E' lì che hanno organizzato questa messa in scena, perché l'Italia aveva bisogno di coprirsi, dal un lato sul caso Almasri stesso, esploso nell'opinione pubblica italiana, ma dall'altro lato avere la sicurezza che Almasri non fosse catturato da nessuno. Il grande tema è che non deve partire il processo del tribunale dell'Aja. Almasri non deve parlare. Pochi mesi fa è stato arrestato in Germania Khaled al Hisri detto Buti, ed era uno stretto collaboratore di Almasri, e deve essere consegnato alla Corte penale internazionale, e ora c'è anche Almasri in mano ai libici. Intanto Buti non è stato ancora consegnato nonostante l'arresto sia del luglio scorso. Almasri in questo momento è una carta nelle mani dei libici, perché se volessero davvero consegnarlo alla Corte sarebbe un problema per l'Italia.

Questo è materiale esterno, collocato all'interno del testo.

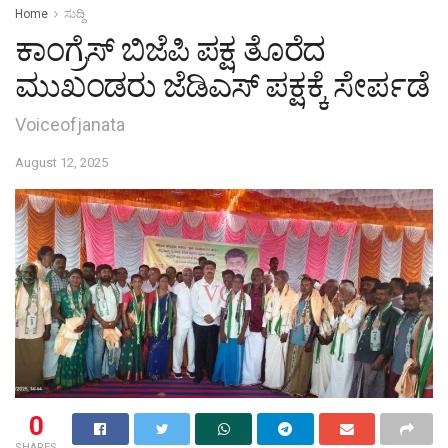
Home
ಸುದ್ದಿ
ಕಾಂಗ್ರೆಸ್ ಬಿಜೆಪಿ ಪಕ್ಷ ತೊರೆದ
ಮುಖಂಡರು ಜೆಡಿಎಸ್ ಪಕ್ಷಕ್ಕೆ ಸೇರ್ಪಡೆ
Voiceofjanata
August 12, 2025
0
SHARES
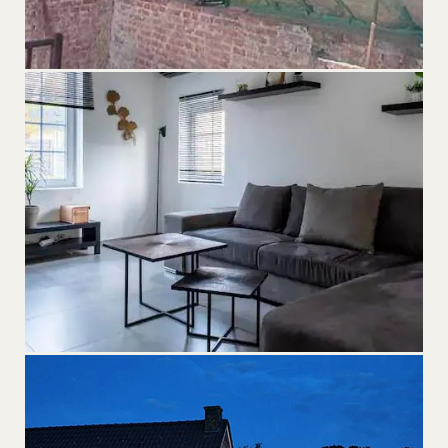
SERVICE
RÉNOVATIONS
Toiture, cloisons, châssis — de A à Z avec un seul
interlocuteur.
SERVICE
FINITIONS
Carrelage, plafonnage, peinture — jusqu'à la dernière couche.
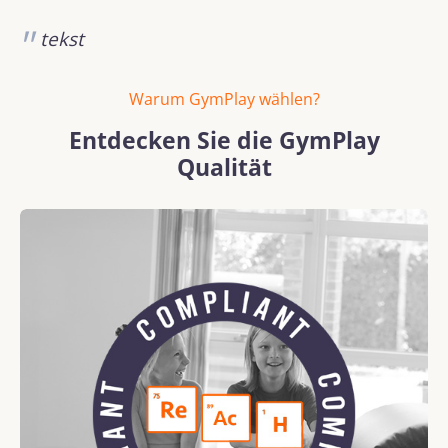
tekst
Warum GymPlay wählen?
Entdecken Sie die GymPlay
Qualität
Bildergalerie überspringen
REACH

Perché sarebbe un problema?


Perché Almasri potrebbe raccontare i suoi rapporti con i servizi segreti italiani. Potrebbe raccontare i suoi viaggi in Italia, lui entrava in Europa sempre dall'Italia, tutte le volte, e riparte dall'Italia. Poi ricordiamoci che Almasri in Italia viene arrestato a Torino dopo aver assistito allo stadio all'incontro Juventus – Milan a gennaio 2025. Non credo proprio che Almasri sia andato a vedere la Juve. Gli stadi, tecnicamente, sono dei luoghi in cui è impossibile fare intercettazioni, per la concentrazione di folla e soprattutto di dispositivi elettronici che disturberebbero le intercettazioni. Almasri allo stadio è andato a incontrare qualcuno allo Juventus Stadium e ricordiamoci che la curva dello stadio della Juve vede la presenza della ndrangheta come emerge dalle inchieste giudiziarie. Il suo tour in Europa lo aveva fatto per rinsaldare i suoi rapporti di affari con le mafie locali e con le aziende europee. E' un uomo d'affari, e tra questi affari ci sono i lager per migranti.


Sono i libici che hanno fatto fuori Almasri, ancor prima di arrestarlo, cosa c'entra l'Italia in questa operazione?

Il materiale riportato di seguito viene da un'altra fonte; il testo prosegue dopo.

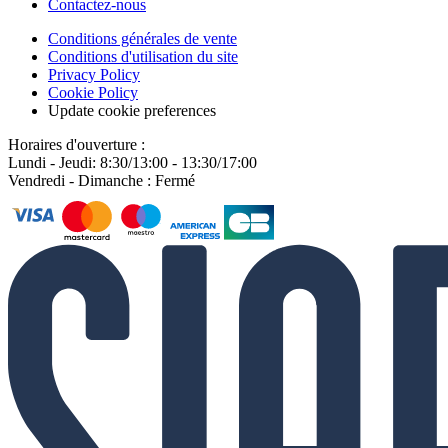
Contactez-nous
Conditions générales de vente
Conditions d'utilisation du site
Privacy Policy
Cookie Policy
Update cookie preferences
Horaires d'ouverture :
Lundi - Jeudi: 8:30/13:00 - 13:30/17:00
Vendredi - Dimanche : Fermé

Loro hanno sempre fatto così, è una dinamica che si ripete ed è fatta da mafiosi che hanno preso le istituzioni, tutto è mescolato tra legale e illegale, e questo grazie al supporto italiano, è l'Italia che ha deciso di imprimere alla Libia questa involuzione, cioè che le mafie diventino istituzioni. L'Italia ha implementato le milizie, per metterle al servizio di due cose, la prima è quella di mettere in sicurezza gli affari dell'ENI in Libia e la seconda è quella dei migranti. E sui migranti lo ha fatto senza l'esistenza di nessuna emergenza, noi siamo il decimo paese per accoglienza in Europa rispetto al numero di abitanti, i numeri degli sbarchi sono assolutamente nella media degli ultimi 10 anni. L'Italia si imbarca in questi rapporti con i libici per pura propaganda politica. Qui non c'è un problema di emergenza sul fronte migranti, lo fanno per speculazione elettorale, quindi è ancora più scandalosa la vicenda. E' una macchina elettorale che lavora su questi rapporti, ed è evidente, basta sentire la Meloni sugli inutili centri in Albania. Quindi dobbiamo dedurre che i servizi segreti italiani sono messi all'opera, come anche per la vicenda Paragon, per un problema elettorale del partito di maggioranza. Questo è un uso degli apparati di Stato e del segreto di Stato per esigenze elettorali. Non mi sembra un comportamento da statisti.


In questi mesi in cui sono cambiate tante negli equilibri interni in Libia, come si stanno comportando le milizie che in mare vanno a caccia di migranti?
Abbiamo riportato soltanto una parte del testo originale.